Start of DATA TO USE

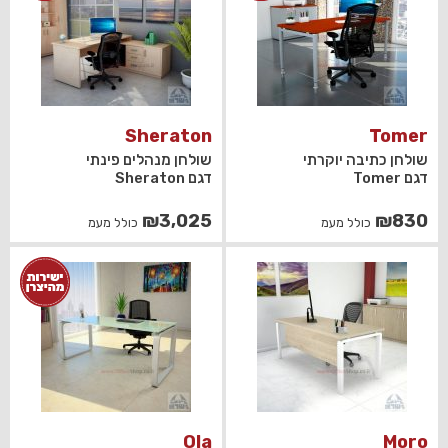
Sheraton
Tomer
שולחן כתיבה יוקרתי
שולחן מנהלים פינתי
דגם Tomer
דגם Sheraton
₪
3,025
₪
830
כולל מעמ
כולל מעמ
Ola
Moro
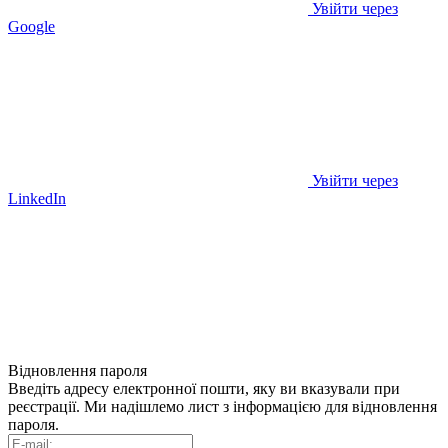
Увійти через
Google
Увійти через
LinkedIn
Відновлення пароля
Введіть адресу електронної пошти, яку ви вказували при
реєстрації. Ми надішлемо лист з інформацією для відновлення
пароля.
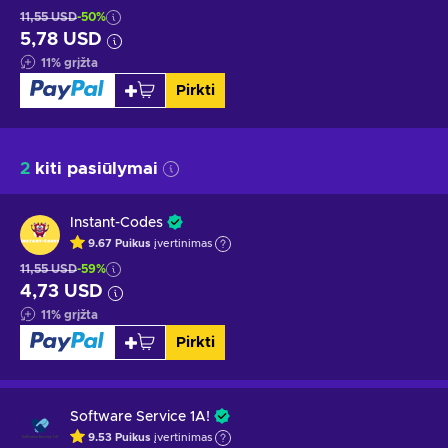
11,55 USD
-50%
5,78 USD
11
%
grįžta
Pirkti
2
kiti pasiūlymai
Instant-Codes
9.67
Puikus
įvertinimas
11,55 USD
-59%
4,73 USD
11
%
grįžta
Pirkti
Software Service 1A!
9.53
Puikus
įvertinimas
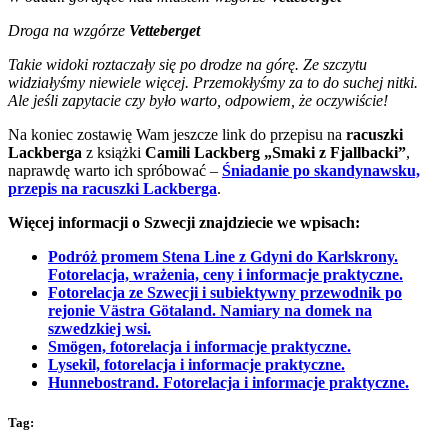
Droga na wzgórze
Vetteberget
Takie widoki roztaczały się po drodze na górę. Ze szczytu
widziałyśmy niewiele więcej. Przemokłyśmy za to do suchej nitki.
Ale jeśli zapytacie czy było warto, odpowiem, że oczywiście!
Na koniec zostawię Wam jeszcze link do przepisu na
racuszki
Lackberga
z książki
Camili Lackberg
„Smaki z Fjallbacki”
,
naprawdę warto ich spróbować –
Śniadanie po skandynawsku,
przepis na racuszki Lackberga
.
Więcej informacji o Szwecji znajdziecie we wpisach:
Podróż promem Stena Line z Gdyni do Karlskrony.
Fotorelacja, wrażenia, ceny i informacje praktyczne.
Fotorelacja ze Szwecji i subiektywny przewodnik po
rejonie Västra Götaland. Namiary na domek na
szwedzkiej wsi.
Smögen, fotorelacja i informacje praktyczne.
Lysekil, fotorelacja i informacje praktyczne.
Hunnebostrand. Fotorelacja i informacje praktyczne.
Tag:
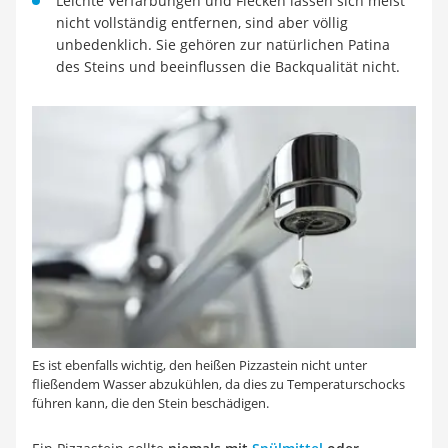
Leichte Verfärbungen und Flecken lassen sich meist
nicht vollständig entfernen, sind aber völlig
unbedenklich. Sie gehören zur natürlichen Patina
des Steins und beeinflussen die Backqualität nicht.
Es ist ebenfalls wichtig, den heißen Pizzastein nicht unter
fließendem Wasser abzukühlen, da dies zu Temperaturschocks
führen kann, die den Stein beschädigen.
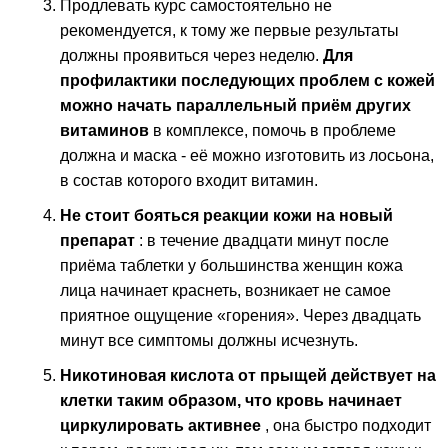
Продлевать курс самостоятельно не
рекомендуется, к тому же первые результаты
должны проявиться через неделю.
Для
профилактики последующих проблем с кожей
можно начать параллельный приём других
витаминов
в комплексе, помочь в проблеме
должна и маска - её можно изготовить из лосьона,
в состав которого входит витамин.
Не стоит бояться реакции кожи на новый
препарат
: в течение двадцати минут после
приёма таблетки у большинства женщин кожа
лица начинает краснеть, возникает не самое
приятное ощущение «горения». Через двадцать
минут все симптомы должны исчезнуть.
Никотиновая кислота от прыщей действует на
клетки таким образом, что кровь начинает
циркулировать активнее
, она быстро подходит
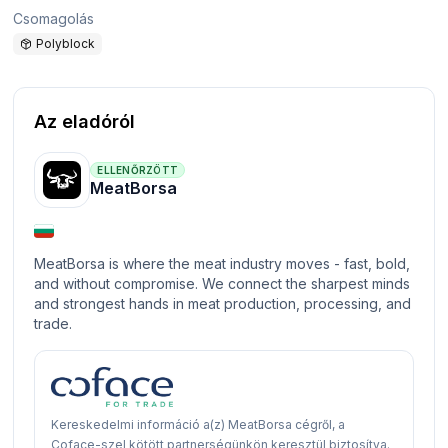
Csomagolás
Polyblock
Az eladóról
ELLENŐRZÖTT
MeatBorsa
MeatBorsa is where the meat industry moves - fast, bold,
and without compromise. We connect the sharpest minds
and strongest hands in meat production, processing, and
trade.
Kereskedelmi információ a(z) MeatBorsa cégről, a
Coface-szel kötött partnerségünkön keresztül biztosítva.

End of DATA TO USE

§ **WHAT TO WORK ON**: Every entry above needs to be printed again exactly, with its pictures left out.

§ **RESPONSE BOX**:
Sheraton
Tomer
שולחן כתיבה יוקרתי
שולחן מנהלים פינתי
דגם Tomer
דגם Sheraton
₪
3,025
₪
830
כולל מעמ
כולל מעמ
Ola
Moro
Увійти через
Google
Увійти через
LinkedIn
Відновлення пароля
Введіть адресу електронної пошти, яку ви вказували при
реєстрації. Ми надішлемо лист з інформацією для відновлення
пароля.
11,55 USD
-50%
5,78 USD
11
%
grįžta
Pirkti
2
kiti pasiūlymai
Instant-Codes
9.67
Puikus
įvertinimas
11,55 USD
-59%
4,73 USD
11
%
grįžta
Pirkti
Software Service 1A!
9.53
Puikus
įvertinimas
Droga na wzgórze
Vetteberget
Takie widoki roztaczały się po drodze na górę. Ze szczytu
widziałyśmy niewiele więcej. Przemokłyśmy za to do suchej nitki.
Ale jeśli zapytacie czy było warto, odpowiem, że oczywiście!
Na koniec zostawię Wam jeszcze link do przepisu na
racuszki
Lackberga
z książki
Camili Lackberg
„Smaki z Fjallbacki”
,
naprawdę warto ich spróbować –
Śniadanie po skandynawsku,
przepis na racuszki Lackberga
.
Więcej informacji o Szwecji znajdziecie we wpisach:
Podróż promem Stena Line z Gdyni do Karlskrony.
Fotorelacja, wrażenia, ceny i informacje praktyczne.
Fotorelacja ze Szwecji i subiektywny przewodnik po
rejonie Västra Götaland. Namiary na domek na
szwedzkiej wsi.
Smögen, fotorelacja i informacje praktyczne.
Lysekil, fotorelacja i informacje praktyczne.
Hunnebostrand. Fotorelacja i informacje praktyczne.
Tag:
Leichte Verfärbungen und Flecken lassen sich meist
nicht vollständig entfernen, sind aber völlig
unbedenklich. Sie gehören zur natürlichen Patina
des Steins und beeinflussen die Backqualität nicht.
Es ist ebenfalls wichtig, den heißen Pizzastein nicht unter
fließendem Wasser abzukühlen, da dies zu Temperaturschocks
führen kann, die den Stein beschädigen.
Продлевать курс самостоятельно не
рекомендуется, к тому же первые результаты
должны проявиться через неделю.
Для
профилактики последующих проблем с кожей
можно начать параллельный приём других
витаминов
в комплексе, помочь в проблеме
должна и маска - её можно изготовить из лосьона,
в состав которого входит витамин.
Не стоит бояться реакции кожи на новый
препарат
: в течение двадцати минут после
приёма таблетки у большинства женщин кожа
лица начинает краснеть, возникает не самое
приятное ощущение «горения». Через двадцать
минут все симптомы должны исчезнуть.
Никотиновая кислота от прыщей действует на
клетки таким образом, что кровь начинает
циркулировать активнее
, она быстро подходит
Csomagolás
Polyblock
Az eladóról
ELLENŐRZÖTT
MeatBorsa
MeatBorsa is where the meat industry moves - fast, bold,
and without compromise. We connect the sharpest minds
and strongest hands in meat production, processing, and
trade.
Kereskedelmi információ a(z) MeatBorsa cégről, a
Coface-szel kötött partnerségünkön keresztül biztosítva.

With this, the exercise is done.